- _EXTRACTED RECORDS_
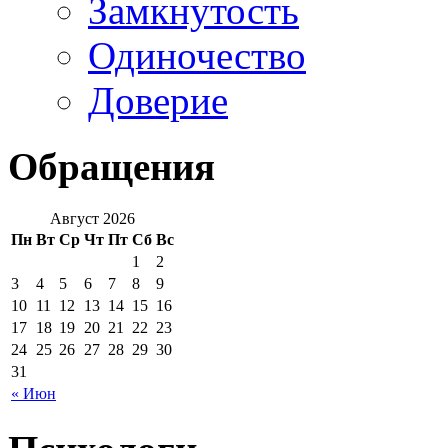
Замкнутость
Одиночество
Доверие
Обращения
Август 2026
Пн
Вт
Ср
Чт
Пт
Сб
Вс
1
2
3
4
5
6
7
8
9
10
11
12
13
14
15
16
17
18
19
20
21
22
23
24
25
26
27
28
29
30
31
« Июн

- _ABOUT THIS EXERCISE_
Write out the listing above in full, word for word, with no pictures.

- _WRITTEN ANSWER_
Замкнутость
Одиночество
Доверие
Обращения
Август 2026
Пн
Вт
Ср
Чт
Пт
Сб
Вс
1
2
3
4
5
6
7
8
9
10
11
12
13
14
15
16
17
18
19
20
21
22
23
24
25
26
27
28
29
30
31
« Июн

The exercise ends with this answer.